> _WHAT YOU NEED TO DO_:
All of the records below are to be given again word for word, with the pictures removed.

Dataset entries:
-------------------------

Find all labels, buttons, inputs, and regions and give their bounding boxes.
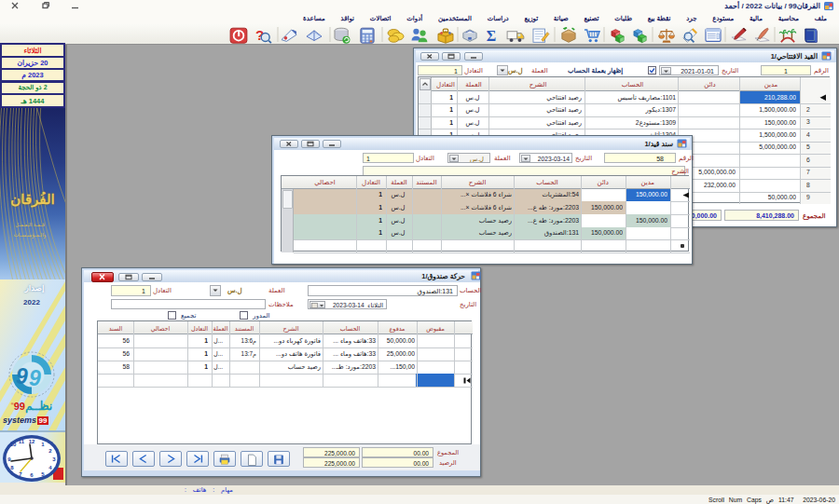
svg-text:Σ: Σ [487,28,496,44]
svg-text:11: 11 [19,439,25,444]
svg-text:10: 10 [10,442,17,447]
svg-text:12: 12 [29,439,35,444]
svg-text:9: 9 [29,366,41,390]
svg-text:9: 9 [16,364,28,388]
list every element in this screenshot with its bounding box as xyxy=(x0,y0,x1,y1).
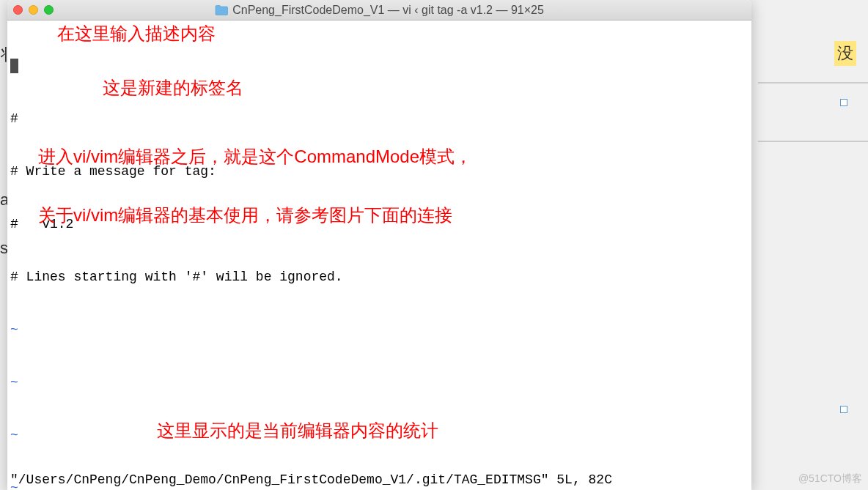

-------------------------

> _EXERCISE RESPONSE_:
Find all labels, buttons, inputs, and regions and give their bounding boxes.
svg-text:Σ: Σ [487,28,496,44]
svg-text:11: 11 [19,439,25,444]
svg-text:10: 10 [10,442,17,447]
svg-text:12: 12 [29,439,35,444]
svg-text:9: 9 [29,366,41,390]
svg-text:9: 9 [16,364,28,388]
list every element in this screenshot with its bounding box as xyxy=(x0,y0,x1,y1).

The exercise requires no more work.